### DIRECTIONS FOR THIS TASK
Your job is to reproduce all of the data exactly.

### PROVIDED RECORDS
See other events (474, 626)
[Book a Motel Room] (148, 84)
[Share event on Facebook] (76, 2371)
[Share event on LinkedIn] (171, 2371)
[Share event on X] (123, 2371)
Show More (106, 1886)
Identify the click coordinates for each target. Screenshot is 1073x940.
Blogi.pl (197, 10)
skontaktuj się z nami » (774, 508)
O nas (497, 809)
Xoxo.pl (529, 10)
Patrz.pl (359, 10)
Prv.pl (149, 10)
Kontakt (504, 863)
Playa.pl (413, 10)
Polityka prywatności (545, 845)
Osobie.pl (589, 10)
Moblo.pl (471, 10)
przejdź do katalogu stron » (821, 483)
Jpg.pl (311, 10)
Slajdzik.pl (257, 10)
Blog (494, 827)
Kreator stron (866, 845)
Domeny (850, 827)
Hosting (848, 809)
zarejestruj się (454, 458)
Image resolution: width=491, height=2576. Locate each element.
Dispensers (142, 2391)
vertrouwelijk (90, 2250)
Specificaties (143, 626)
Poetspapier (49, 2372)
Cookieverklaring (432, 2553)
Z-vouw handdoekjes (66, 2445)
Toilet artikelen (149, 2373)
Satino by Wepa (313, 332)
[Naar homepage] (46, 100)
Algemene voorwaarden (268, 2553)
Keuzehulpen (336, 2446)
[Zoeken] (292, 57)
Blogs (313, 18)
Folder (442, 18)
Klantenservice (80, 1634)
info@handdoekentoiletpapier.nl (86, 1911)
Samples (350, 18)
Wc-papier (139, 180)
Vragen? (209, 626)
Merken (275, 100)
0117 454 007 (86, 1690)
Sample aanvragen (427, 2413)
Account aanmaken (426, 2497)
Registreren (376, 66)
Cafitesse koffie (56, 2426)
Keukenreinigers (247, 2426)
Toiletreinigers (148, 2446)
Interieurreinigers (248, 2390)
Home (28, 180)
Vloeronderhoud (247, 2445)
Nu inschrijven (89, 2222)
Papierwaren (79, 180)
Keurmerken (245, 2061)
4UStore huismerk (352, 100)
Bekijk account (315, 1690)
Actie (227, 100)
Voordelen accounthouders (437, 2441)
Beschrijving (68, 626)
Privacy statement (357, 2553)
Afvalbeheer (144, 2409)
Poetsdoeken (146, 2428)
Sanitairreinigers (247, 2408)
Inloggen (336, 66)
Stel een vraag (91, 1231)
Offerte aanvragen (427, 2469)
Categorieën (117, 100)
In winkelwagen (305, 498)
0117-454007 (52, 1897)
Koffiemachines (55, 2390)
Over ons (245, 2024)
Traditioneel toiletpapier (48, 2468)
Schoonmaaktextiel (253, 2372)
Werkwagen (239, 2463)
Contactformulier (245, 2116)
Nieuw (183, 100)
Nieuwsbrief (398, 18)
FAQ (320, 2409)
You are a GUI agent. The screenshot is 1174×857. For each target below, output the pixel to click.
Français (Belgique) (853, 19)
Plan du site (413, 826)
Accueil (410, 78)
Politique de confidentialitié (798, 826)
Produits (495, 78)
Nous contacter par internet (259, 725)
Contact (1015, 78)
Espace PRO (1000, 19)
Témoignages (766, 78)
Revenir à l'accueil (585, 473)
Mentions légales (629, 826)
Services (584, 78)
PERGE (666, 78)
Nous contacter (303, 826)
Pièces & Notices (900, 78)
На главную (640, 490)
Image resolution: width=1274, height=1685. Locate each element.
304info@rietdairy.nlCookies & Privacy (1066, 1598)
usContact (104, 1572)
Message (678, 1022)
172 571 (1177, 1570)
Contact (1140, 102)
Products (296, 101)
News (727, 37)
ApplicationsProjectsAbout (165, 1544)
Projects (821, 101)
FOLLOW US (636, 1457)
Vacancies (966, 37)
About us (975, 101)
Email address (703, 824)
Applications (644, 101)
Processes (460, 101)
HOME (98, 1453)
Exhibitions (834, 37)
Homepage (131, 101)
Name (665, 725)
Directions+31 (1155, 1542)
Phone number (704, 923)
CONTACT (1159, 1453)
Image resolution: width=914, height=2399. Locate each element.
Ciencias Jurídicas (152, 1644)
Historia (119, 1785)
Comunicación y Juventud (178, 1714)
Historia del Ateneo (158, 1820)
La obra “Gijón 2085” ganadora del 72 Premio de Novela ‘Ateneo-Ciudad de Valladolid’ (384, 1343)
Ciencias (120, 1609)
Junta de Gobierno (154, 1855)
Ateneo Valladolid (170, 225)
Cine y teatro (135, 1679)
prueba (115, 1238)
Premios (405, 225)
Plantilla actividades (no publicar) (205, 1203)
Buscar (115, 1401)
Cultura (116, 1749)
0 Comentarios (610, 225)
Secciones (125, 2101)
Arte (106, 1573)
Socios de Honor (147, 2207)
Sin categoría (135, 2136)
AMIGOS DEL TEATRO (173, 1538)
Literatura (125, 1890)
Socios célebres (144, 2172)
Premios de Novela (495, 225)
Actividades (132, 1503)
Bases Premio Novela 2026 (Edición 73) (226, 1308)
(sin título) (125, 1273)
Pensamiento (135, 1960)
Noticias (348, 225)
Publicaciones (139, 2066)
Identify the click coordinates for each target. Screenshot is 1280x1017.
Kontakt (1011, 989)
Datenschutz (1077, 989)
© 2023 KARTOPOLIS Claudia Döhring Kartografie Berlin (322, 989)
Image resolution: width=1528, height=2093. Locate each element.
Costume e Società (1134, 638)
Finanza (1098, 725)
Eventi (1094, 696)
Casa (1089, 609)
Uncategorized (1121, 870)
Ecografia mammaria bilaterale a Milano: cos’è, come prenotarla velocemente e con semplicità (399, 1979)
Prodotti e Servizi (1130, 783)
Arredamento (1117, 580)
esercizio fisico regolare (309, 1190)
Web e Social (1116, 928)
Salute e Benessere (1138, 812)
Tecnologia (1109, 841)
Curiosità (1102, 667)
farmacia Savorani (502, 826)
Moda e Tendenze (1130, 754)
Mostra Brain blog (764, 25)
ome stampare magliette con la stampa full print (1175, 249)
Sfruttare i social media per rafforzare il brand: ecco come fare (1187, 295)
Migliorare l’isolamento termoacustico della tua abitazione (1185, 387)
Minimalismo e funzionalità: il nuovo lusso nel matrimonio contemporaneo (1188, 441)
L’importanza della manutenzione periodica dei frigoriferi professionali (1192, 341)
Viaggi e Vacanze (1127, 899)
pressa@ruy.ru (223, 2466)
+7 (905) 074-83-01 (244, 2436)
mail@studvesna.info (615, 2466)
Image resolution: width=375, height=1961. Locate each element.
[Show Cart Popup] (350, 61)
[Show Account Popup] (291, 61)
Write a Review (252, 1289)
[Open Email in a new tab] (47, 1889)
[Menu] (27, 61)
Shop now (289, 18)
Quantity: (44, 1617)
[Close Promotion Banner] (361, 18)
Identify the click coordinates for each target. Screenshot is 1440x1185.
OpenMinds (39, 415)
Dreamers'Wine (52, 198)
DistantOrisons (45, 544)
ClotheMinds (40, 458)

### ANSWER TO THIS PROBLEM
See other events (474, 626)
[Book a Motel Room] (148, 84)
[Share event on Facebook] (76, 2371)
[Share event on LinkedIn] (171, 2371)
[Share event on X] (123, 2371)
Show More (106, 1886)
Identify the click coordinates for each target. Screenshot is 1073x940.
Blogi.pl (197, 10)
skontaktuj się z nami » (774, 508)
O nas (497, 809)
Xoxo.pl (529, 10)
Patrz.pl (359, 10)
Prv.pl (149, 10)
Kontakt (504, 863)
Playa.pl (413, 10)
Polityka prywatności (545, 845)
Osobie.pl (589, 10)
Moblo.pl (471, 10)
przejdź do katalogu stron » (821, 483)
Jpg.pl (311, 10)
Slajdzik.pl (257, 10)
Blog (494, 827)
Kreator stron (866, 845)
Domeny (850, 827)
Hosting (848, 809)
zarejestruj się (454, 458)
Image resolution: width=491, height=2576. Locate each element.
Dispensers (142, 2391)
vertrouwelijk (90, 2250)
Specificaties (143, 626)
Poetspapier (49, 2372)
Cookieverklaring (432, 2553)
Z-vouw handdoekjes (66, 2445)
Toilet artikelen (149, 2373)
Satino by Wepa (313, 332)
[Naar homepage] (46, 100)
Algemene voorwaarden (268, 2553)
Keuzehulpen (336, 2446)
[Zoeken] (292, 57)
Blogs (313, 18)
Folder (442, 18)
Klantenservice (80, 1634)
info@handdoekentoiletpapier.nl (86, 1911)
Samples (350, 18)
Wc-papier (139, 180)
Vragen? (209, 626)
Merken (275, 100)
0117 454 007 (86, 1690)
Sample aanvragen (427, 2413)
Account aanmaken (426, 2497)
Registreren (376, 66)
Cafitesse koffie (56, 2426)
Keukenreinigers (247, 2426)
Toiletreinigers (148, 2446)
Interieurreinigers (248, 2390)
Home (28, 180)
Vloeronderhoud (247, 2445)
Nu inschrijven (89, 2222)
Papierwaren (79, 180)
Keurmerken (245, 2061)
4UStore huismerk (352, 100)
Bekijk account (315, 1690)
Actie (227, 100)
Voordelen accounthouders (437, 2441)
Beschrijving (68, 626)
Privacy statement (357, 2553)
Afvalbeheer (144, 2409)
Poetsdoeken (146, 2428)
Sanitairreinigers (247, 2408)
Inloggen (336, 66)
Stel een vraag (91, 1231)
Offerte aanvragen (427, 2469)
Categorieën (117, 100)
In winkelwagen (305, 498)
0117-454007 (52, 1897)
Koffiemachines (55, 2390)
Over ons (245, 2024)
Traditioneel toiletpapier (48, 2468)
Schoonmaaktextiel (253, 2372)
Werkwagen (239, 2463)
Contactformulier (245, 2116)
Nieuw (183, 100)
Nieuwsbrief (398, 18)
FAQ (320, 2409)
You are a GUI agent. The screenshot is 1174×857. For each target below, output the pixel to click.
Français (Belgique) (853, 19)
Plan du site (413, 826)
Accueil (410, 78)
Politique de confidentialitié (798, 826)
Produits (495, 78)
Nous contacter par internet (259, 725)
Contact (1015, 78)
Espace PRO (1000, 19)
Témoignages (766, 78)
Revenir à l'accueil (585, 473)
Mentions légales (629, 826)
Services (584, 78)
PERGE (666, 78)
Nous contacter (303, 826)
Pièces & Notices (900, 78)
На главную (640, 490)
Image resolution: width=1274, height=1685. Locate each element.
304info@rietdairy.nlCookies & Privacy (1066, 1598)
usContact (104, 1572)
Message (678, 1022)
172 571 (1177, 1570)
Contact (1140, 102)
Products (296, 101)
News (727, 37)
ApplicationsProjectsAbout (165, 1544)
Projects (821, 101)
FOLLOW US (636, 1457)
Vacancies (966, 37)
About us (975, 101)
Email address (703, 824)
Applications (644, 101)
Processes (460, 101)
HOME (98, 1453)
Exhibitions (834, 37)
Homepage (131, 101)
Name (665, 725)
Directions+31 (1155, 1542)
Phone number (704, 923)
CONTACT (1159, 1453)
Image resolution: width=914, height=2399. Locate each element.
Ciencias Jurídicas (152, 1644)
Historia (119, 1785)
Comunicación y Juventud (178, 1714)
Historia del Ateneo (158, 1820)
La obra “Gijón 2085” ganadora del 72 Premio de Novela ‘Ateneo-Ciudad de Valladolid’ (384, 1343)
Ciencias (120, 1609)
Junta de Gobierno (154, 1855)
Ateneo Valladolid (170, 225)
Cine y teatro (135, 1679)
prueba (115, 1238)
Premios (405, 225)
Plantilla actividades (no publicar) (205, 1203)
Buscar (115, 1401)
Cultura (116, 1749)
0 Comentarios (610, 225)
Secciones (125, 2101)
Arte (106, 1573)
Socios de Honor (147, 2207)
Sin categoría (135, 2136)
AMIGOS DEL TEATRO (173, 1538)
Literatura (125, 1890)
Socios célebres (144, 2172)
Premios de Novela (495, 225)
Actividades (132, 1503)
Bases Premio Novela 2026 (Edición 73) (226, 1308)
(sin título) (125, 1273)
Pensamiento (135, 1960)
Noticias (348, 225)
Publicaciones (139, 2066)
Identify the click coordinates for each target. Screenshot is 1280x1017.
Kontakt (1011, 989)
Datenschutz (1077, 989)
© 2023 KARTOPOLIS Claudia Döhring Kartografie Berlin (322, 989)
Image resolution: width=1528, height=2093. Locate each element.
Costume e Società (1134, 638)
Finanza (1098, 725)
Eventi (1094, 696)
Casa (1089, 609)
Uncategorized (1121, 870)
Ecografia mammaria bilaterale a Milano: cos’è, come prenotarla velocemente e con semplicità (399, 1979)
Prodotti e Servizi (1130, 783)
Arredamento (1117, 580)
esercizio fisico regolare (309, 1190)
Web e Social (1116, 928)
Salute e Benessere (1138, 812)
Tecnologia (1109, 841)
Curiosità (1102, 667)
farmacia Savorani (502, 826)
Moda e Tendenze (1130, 754)
Mostra Brain blog (764, 25)
ome stampare magliette con la stampa full print (1175, 249)
Sfruttare i social media per rafforzare il brand: ecco come fare (1187, 295)
Migliorare l’isolamento termoacustico della tua abitazione (1185, 387)
Minimalismo e funzionalità: il nuovo lusso nel matrimonio contemporaneo (1188, 441)
L’importanza della manutenzione periodica dei frigoriferi professionali (1192, 341)
Viaggi e Vacanze (1127, 899)
pressa@ruy.ru (223, 2466)
+7 (905) 074-83-01 (244, 2436)
mail@studvesna.info (615, 2466)
Image resolution: width=375, height=1961. Locate each element.
[Show Cart Popup] (350, 61)
[Show Account Popup] (291, 61)
Write a Review (252, 1289)
[Open Email in a new tab] (47, 1889)
[Menu] (27, 61)
Shop now (289, 18)
Quantity: (44, 1617)
[Close Promotion Banner] (361, 18)
Identify the click coordinates for each target. Screenshot is 1440x1185.
OpenMinds (39, 415)
Dreamers'Wine (52, 198)
DistantOrisons (45, 544)
ClotheMinds (40, 458)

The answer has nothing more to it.